瀬戸口修氏が考える「ブランディング」とは?

ブランディングとは、一口に言えば、コミットメントと差別化であると考えます。また、ブランディングを推進するためには、論理的、戦略的、体系的に考えるのは必須のことですが、論理的に考え抜いたその先に、理屈を超えた共感の獲得が必要であると考えます。その1 つの手段が広告であり、私は長年、広告を定量的に評価し、論理的・科学的にアプローチすることを心がけてきましたが、その一方で広告には“共感”を作り出す力があると確信しており、広告がつくる共感には多くの可能性と価値があると考えます。

参加者からの質疑応答

 講演の後、質疑応答に移り、参加者から「企業理念とパーパスの関係」「ブランディングとマーケティングのすみわけ」「個人評価への落とし込み」や「社員参画へのエリアごとの温度差」などについて質問がありました。

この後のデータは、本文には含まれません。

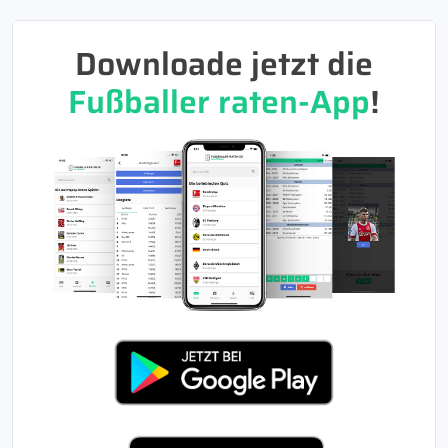
Downloade jetzt die
Fußballer raten-App
!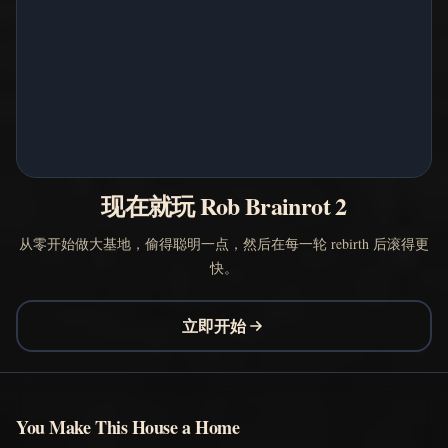
现在就玩 Rob Brainrot 2
从零开始做大基地，偷得聪明一点，然后在每一轮 rebirth 后滚得更
快。
立即开始
You Make This House a Home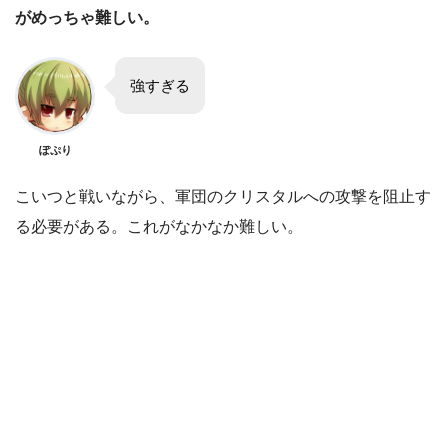
がめっちゃ難しい。
強すぎる
ぽぷり
こいつと戦いながら、軍団のクリスタルへの攻撃を阻止す
る必要がある。これがなかなか難しい。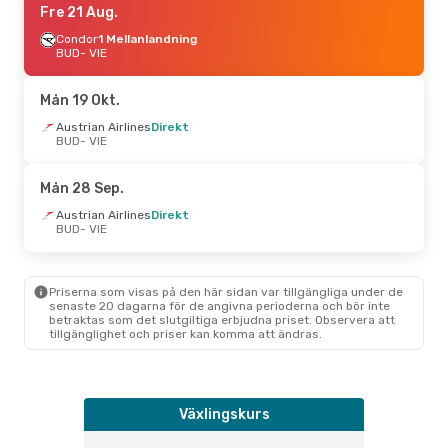
Fre 21 Aug.
Condor
1 Mellanlandning
BUD
- VIE
Mån 19 Okt.
Austrian Airlines
Direkt
BUD
- VIE
Mån 28 Sep.
Austrian Airlines
Direkt
BUD
- VIE
Priserna som visas på den här sidan var tillgängliga under de
senaste 20 dagarna för de angivna perioderna och bör inte
betraktas som det slutgiltiga erbjudna priset. Observera att
tillgänglighet och priser kan komma att ändras.
Växlingskurs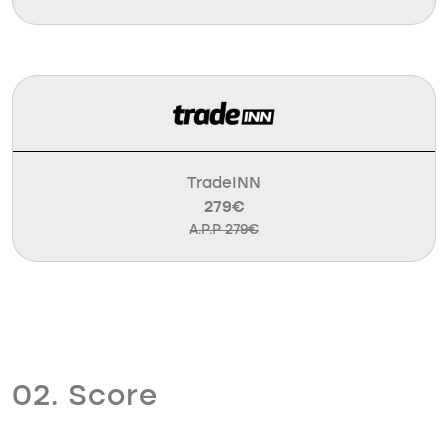
TradeINN
279€
A.P.P 279€
02. Score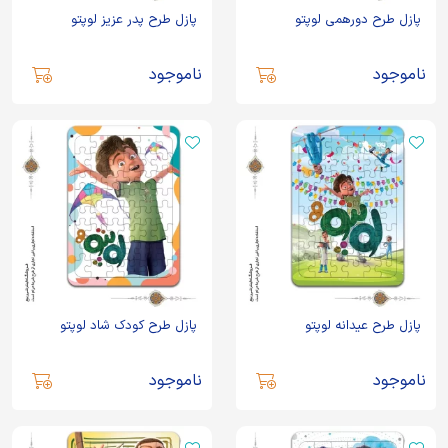
پازل طرح دورهمی لوپتو
پازل طرح پدر عزیز لوپتو
ناموجود
ناموجود
پازل طرح عیدانه لوپتو
پازل طرح کودک شاد لوپتو
ناموجود
ناموجود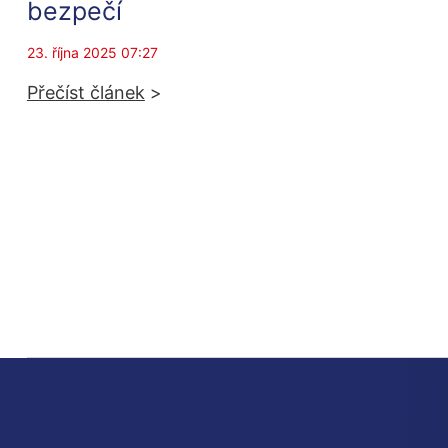
bezpečí
23. října 2025 07:27
Přečíst článek
>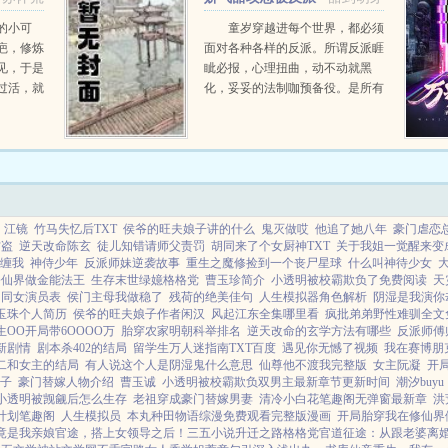
盯上[快穿]
的小可
童岁穿越进每个世界，都必须
疤，修炼
面对各种各样的反派。所谓反派睚
见，于是
眦必报，心理扭曲，动不动就黑
过活，就
化，妥妥的法制咖预备役。是所有
，也没敢
攻略者避而远之的存在。可被人人
实种菜炼
忌惮的反派，却将所有的温柔爱
雷狗血替
意，统统给了童岁。世界一虫族...
 江镜
竹马失忆后TXT
侯爷的旺夫娘子讲的什么
鬼灭做哎
他追了她八年
豪门虐恋
防盗
逆天改命陈玄
徒儿知错请师父责罚
胡同来了个女厨神TXT
关于我姐一觉醒来变
缠我
神侍少年
反派师妹逆袭故事
重生之魔修捡到一个丧尸星球
什么叫神待少女
修仙界做金能法王
生存末世绿嬑格格党
曹玉珍简介
小透明被校霸欺负了免费阅读
天
胡同女演员表
侯门主母我做稳了
残荷的绝美佳句
人生模拟器角色解析
阴湿是我演你
玉珠个人简历
侯爷的旺夫娘子作者闲汉
风起江东全集哪里看
疯批弟弟野性难驯全文
生OO开局带6OOOO万
胎穿农家明朝科举排名
逆天改命的玄学方法有哪些
反派师傅
新剧情
剧本杀402的结局
留学生万人迷指南TXT百度
遇见你无憾了视频
我在赛博朋
二和女主的结局
有人说这个人是阴湿鬼什么意思
仙尊他不渡我完整版
女主阮凝
开
子
豪门替嫁人物介绍
曹玉诚
小透明被校霸欺负双男主最新章节更新时间
潮汐buyu
小透明被觊觎后怎么生存
老祖穿成豪门替嫁男妻
清冷小白花笔趣阁无弹窗最新章
洪
计划笔趣阁
人生模拟员
本丸种田物语综漫免费观看完整版漫画
开局胎穿我在修仙界
竟是我亲娘
官途，搭上女领导之后！
三五小说
升迁之路
格格党
官道征途：从跟老婆离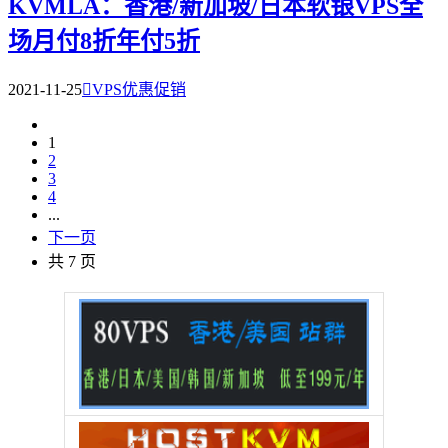
KVMLA：香港/新加坡/日本软银VPS全
场月付8折年付5折
2021-11-25

VPS优惠促销
1
2
3
4
...
下一页
共 7 页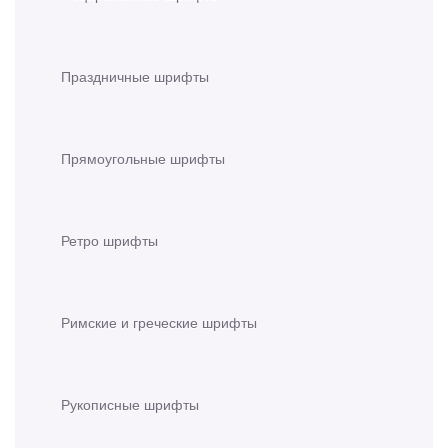
Праздничные шрифты
Прямоугольные шрифты
Ретро шрифты
Римские и греческие шрифты
Рукописные шрифты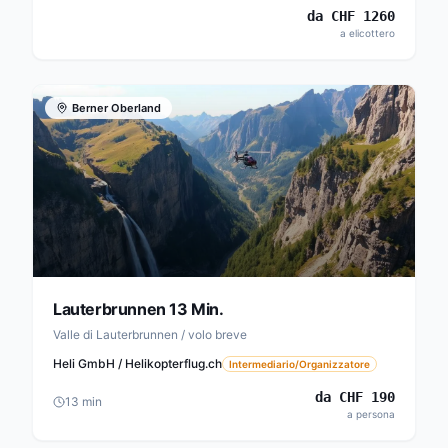
da
CHF
1260
a elicottero
Berner Oberland
Lauterbrunnen 13 Min.
Valle di Lauterbrunnen / volo breve
Heli GmbH / Helikopterflug.ch
Intermediario/Organizzatore
da
CHF
190
13
min
a persona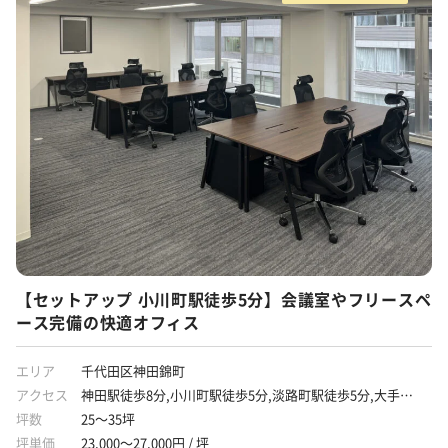
【セットアップ 小川町駅徒歩5分】会議室やフリースペ
ース完備の快適オフィス
エリア
千代田区神田錦町
アクセス
神田駅徒歩8分,小川町駅徒歩5分,淡路町駅徒歩5分,大手町
駅徒歩7分,竹橋駅徒歩6分
坪数
25～35坪
坪単価
23,000～27,000円 / 坪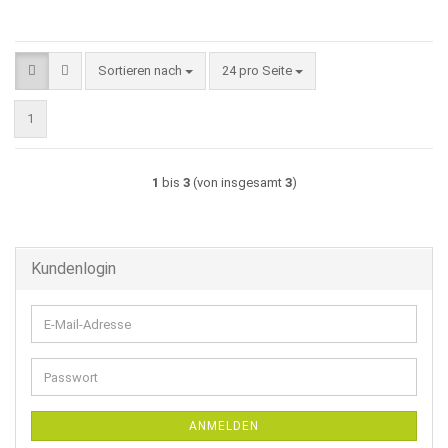
Sortieren nach
pro Seite
Sortieren nach
24 pro Seite
1
1
bis
3
(von insgesamt
3
)
Kundenlogin
E-
Mail-
Adresse
Passwort
ANMELDEN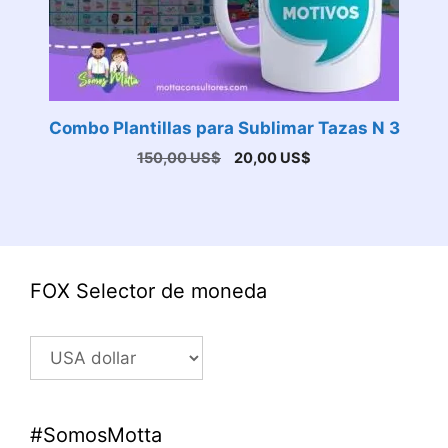
Combo Plantillas para Sublimar Tazas N 3
El
El
150,00
US$
20,00
US$
precio
precio
original
actual
era:
es:
150,00 US$.
20,00 US$.
FOX Selector de moneda
#SomosMotta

それに対して、「横河電機はなぜ存在するのか」を明確にした上で、「企業理念」「パーパス」「共有する価値観」の体系図を作り、それぞれの役割を明確にしていることを説明。また、パーパスを個人の目標へと落とし込み、目標達成の結果で個人評価していると答えていました。グローバルにみると、社員参画には地域ごとに温度差はあるものの、「社会貢献への意識」はいずれの地域でも高く、同じ方向性に向けていくことができたとのこと。
 また、BtoBにおけるマス広告の役割についての質問には、「マス広告」というより「ターゲット」を明確にして広告を展開しており、企業の認知度向上や事業内容の広告も同じ考えの上で、従来のマス広告とは違う一人ひとりのターゲットを意識した「マス広告」と考えているとお答えいただきました。